● What is required
Check every line of the data for the string "army" and copy the ones that have it.

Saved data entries
● ● ●

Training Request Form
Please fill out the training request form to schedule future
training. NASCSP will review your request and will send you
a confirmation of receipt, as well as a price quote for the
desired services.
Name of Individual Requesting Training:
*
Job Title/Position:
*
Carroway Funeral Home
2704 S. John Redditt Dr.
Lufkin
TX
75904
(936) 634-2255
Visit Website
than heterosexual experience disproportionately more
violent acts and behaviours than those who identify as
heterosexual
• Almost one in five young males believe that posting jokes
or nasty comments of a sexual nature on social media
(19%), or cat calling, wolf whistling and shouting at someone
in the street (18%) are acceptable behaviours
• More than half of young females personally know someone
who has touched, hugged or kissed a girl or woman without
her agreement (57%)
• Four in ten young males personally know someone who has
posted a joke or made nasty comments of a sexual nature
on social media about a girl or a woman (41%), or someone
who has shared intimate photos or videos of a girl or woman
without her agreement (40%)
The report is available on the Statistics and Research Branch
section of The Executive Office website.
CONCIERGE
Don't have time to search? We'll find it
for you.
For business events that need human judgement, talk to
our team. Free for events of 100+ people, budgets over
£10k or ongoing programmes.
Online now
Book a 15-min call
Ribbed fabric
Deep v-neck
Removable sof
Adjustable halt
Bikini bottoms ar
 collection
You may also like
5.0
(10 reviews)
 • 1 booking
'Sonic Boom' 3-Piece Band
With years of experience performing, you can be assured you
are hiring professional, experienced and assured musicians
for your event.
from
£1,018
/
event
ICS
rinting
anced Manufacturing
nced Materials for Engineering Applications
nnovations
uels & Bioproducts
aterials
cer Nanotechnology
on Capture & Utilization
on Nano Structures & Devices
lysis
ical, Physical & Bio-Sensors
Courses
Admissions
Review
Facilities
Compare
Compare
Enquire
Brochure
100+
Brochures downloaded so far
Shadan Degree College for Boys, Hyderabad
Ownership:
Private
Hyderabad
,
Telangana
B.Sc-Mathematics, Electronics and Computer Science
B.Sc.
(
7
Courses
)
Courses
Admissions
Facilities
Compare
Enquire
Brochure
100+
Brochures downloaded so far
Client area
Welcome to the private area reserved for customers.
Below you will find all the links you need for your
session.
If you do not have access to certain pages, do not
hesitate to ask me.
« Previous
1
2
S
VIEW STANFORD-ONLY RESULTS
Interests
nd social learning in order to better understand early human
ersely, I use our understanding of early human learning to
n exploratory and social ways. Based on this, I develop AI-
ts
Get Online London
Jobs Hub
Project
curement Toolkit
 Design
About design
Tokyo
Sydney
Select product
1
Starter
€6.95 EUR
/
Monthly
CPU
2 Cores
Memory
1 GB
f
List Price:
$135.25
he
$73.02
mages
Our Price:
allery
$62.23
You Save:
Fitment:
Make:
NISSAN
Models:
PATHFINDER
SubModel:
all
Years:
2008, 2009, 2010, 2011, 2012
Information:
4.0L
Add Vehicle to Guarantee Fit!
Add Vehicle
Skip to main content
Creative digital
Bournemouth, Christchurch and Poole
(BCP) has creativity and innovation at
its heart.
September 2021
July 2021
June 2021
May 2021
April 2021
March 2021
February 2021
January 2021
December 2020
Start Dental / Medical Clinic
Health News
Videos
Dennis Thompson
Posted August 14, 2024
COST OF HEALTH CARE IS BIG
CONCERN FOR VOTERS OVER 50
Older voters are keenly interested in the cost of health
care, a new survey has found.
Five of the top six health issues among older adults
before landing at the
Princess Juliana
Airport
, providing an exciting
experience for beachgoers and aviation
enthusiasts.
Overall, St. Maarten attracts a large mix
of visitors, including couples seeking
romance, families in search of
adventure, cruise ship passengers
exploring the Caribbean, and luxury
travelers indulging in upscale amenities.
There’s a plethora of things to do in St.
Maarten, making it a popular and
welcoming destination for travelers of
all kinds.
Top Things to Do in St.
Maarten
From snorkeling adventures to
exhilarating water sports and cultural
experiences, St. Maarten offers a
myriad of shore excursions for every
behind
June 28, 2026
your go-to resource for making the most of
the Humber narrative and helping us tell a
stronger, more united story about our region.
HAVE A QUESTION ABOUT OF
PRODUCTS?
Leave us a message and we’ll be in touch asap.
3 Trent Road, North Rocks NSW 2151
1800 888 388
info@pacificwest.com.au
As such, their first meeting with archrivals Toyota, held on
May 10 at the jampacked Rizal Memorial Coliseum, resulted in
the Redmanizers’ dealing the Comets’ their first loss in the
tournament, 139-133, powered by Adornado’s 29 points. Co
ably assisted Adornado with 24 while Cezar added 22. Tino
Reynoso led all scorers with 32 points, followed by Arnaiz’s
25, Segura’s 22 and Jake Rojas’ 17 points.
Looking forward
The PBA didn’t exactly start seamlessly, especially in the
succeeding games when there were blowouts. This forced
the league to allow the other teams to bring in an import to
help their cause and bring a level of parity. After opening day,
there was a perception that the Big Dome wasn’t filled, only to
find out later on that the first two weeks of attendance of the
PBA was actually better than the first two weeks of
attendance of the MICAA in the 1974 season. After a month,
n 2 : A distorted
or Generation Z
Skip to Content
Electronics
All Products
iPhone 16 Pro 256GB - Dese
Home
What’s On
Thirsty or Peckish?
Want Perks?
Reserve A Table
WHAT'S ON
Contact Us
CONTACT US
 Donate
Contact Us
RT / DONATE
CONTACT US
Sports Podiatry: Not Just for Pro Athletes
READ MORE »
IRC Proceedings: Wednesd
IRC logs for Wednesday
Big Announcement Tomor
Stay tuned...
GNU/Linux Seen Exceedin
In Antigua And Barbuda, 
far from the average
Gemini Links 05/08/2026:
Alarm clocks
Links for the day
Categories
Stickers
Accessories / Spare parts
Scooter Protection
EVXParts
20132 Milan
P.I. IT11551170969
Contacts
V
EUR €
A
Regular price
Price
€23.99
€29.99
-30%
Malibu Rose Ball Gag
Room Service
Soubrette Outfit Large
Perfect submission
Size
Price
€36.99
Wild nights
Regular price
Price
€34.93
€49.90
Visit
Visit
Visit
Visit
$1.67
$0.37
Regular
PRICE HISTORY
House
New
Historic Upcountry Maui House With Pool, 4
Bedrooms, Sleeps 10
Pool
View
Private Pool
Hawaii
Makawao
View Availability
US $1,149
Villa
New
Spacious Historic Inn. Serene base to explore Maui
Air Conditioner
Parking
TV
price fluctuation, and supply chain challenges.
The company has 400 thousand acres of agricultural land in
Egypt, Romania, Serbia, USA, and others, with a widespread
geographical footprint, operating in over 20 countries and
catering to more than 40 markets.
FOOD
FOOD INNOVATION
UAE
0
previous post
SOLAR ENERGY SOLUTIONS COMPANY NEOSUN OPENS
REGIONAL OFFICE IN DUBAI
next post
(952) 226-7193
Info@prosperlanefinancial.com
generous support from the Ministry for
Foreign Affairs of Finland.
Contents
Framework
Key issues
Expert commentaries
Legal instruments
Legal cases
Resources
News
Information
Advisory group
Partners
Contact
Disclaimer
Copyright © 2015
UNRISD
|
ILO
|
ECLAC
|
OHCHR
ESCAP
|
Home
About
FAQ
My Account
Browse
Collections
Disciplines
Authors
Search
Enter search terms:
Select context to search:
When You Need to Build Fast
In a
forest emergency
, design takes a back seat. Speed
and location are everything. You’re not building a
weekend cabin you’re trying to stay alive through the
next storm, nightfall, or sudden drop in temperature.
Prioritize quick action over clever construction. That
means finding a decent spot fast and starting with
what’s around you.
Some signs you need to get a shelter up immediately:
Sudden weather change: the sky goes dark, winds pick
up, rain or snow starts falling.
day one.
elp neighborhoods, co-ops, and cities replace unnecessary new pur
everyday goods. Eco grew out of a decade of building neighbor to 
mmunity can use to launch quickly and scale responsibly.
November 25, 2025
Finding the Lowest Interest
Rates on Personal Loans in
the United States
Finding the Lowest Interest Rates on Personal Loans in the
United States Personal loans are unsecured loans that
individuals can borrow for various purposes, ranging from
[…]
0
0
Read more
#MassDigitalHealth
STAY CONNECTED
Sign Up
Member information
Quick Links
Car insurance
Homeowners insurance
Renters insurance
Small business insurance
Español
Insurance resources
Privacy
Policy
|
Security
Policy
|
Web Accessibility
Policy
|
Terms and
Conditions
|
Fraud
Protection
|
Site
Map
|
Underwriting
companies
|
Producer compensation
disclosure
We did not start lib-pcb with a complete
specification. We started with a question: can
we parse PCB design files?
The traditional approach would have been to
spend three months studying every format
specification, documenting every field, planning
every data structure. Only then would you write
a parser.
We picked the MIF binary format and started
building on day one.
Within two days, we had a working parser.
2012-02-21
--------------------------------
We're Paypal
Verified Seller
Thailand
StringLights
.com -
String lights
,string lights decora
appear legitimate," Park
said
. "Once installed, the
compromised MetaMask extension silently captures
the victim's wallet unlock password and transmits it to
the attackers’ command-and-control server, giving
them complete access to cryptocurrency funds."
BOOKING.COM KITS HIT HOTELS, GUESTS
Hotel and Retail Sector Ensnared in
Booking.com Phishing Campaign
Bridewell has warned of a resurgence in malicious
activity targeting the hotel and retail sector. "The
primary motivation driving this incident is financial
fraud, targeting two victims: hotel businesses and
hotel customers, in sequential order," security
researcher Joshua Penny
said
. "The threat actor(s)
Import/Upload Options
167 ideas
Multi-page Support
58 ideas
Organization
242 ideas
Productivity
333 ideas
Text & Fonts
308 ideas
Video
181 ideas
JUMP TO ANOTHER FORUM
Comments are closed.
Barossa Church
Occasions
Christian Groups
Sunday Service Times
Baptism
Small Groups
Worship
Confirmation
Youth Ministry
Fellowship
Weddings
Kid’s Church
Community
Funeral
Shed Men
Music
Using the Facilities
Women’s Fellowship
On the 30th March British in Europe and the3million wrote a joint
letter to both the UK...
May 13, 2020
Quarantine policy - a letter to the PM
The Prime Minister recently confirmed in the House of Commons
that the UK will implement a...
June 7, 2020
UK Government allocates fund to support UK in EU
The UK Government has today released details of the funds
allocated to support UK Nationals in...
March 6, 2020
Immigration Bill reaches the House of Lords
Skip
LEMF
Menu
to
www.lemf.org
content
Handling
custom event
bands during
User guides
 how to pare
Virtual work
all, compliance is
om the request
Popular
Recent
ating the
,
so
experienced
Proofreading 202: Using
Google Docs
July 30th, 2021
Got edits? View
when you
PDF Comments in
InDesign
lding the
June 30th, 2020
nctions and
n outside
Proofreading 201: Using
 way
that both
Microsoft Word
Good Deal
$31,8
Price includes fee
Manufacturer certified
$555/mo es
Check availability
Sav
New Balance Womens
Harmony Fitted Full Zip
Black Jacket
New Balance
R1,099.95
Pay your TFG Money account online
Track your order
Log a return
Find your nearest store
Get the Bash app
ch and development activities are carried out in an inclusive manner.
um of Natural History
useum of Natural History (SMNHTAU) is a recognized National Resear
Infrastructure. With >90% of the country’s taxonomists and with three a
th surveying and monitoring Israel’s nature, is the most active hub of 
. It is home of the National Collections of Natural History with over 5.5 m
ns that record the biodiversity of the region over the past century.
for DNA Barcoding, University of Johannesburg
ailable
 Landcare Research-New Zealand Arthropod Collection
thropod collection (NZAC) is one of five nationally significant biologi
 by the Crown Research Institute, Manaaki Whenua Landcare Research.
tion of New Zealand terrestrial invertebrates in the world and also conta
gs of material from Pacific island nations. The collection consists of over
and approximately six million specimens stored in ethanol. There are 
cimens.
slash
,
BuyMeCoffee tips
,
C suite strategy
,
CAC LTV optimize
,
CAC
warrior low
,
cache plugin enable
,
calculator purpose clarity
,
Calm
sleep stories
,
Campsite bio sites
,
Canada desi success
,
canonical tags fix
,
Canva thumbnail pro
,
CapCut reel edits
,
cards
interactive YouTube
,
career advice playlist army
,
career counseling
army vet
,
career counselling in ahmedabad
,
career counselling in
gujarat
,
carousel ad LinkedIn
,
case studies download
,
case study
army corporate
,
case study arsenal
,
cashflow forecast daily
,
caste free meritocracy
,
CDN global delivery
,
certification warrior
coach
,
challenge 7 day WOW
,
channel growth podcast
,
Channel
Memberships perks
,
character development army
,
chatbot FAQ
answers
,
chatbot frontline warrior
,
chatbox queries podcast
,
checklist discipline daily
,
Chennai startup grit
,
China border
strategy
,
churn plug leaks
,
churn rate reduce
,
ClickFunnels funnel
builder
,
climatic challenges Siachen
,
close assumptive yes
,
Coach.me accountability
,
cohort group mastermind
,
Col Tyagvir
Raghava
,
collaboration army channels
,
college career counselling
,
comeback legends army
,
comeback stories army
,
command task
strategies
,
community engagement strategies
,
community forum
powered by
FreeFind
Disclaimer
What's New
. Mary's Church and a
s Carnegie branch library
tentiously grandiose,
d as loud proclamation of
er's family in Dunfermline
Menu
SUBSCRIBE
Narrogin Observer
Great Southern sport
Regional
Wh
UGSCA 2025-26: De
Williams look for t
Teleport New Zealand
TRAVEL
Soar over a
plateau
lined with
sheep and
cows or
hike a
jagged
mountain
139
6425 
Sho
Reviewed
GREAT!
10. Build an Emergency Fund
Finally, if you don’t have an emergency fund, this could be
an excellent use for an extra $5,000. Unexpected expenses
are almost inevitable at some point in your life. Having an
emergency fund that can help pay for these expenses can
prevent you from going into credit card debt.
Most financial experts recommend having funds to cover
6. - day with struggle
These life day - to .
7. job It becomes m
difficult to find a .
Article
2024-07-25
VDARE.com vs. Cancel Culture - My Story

● ● ●

● Exercise solution
career advice playlist army
army vet
army corporate
character development army
collaboration army channels
comeback legends army
comeback stories army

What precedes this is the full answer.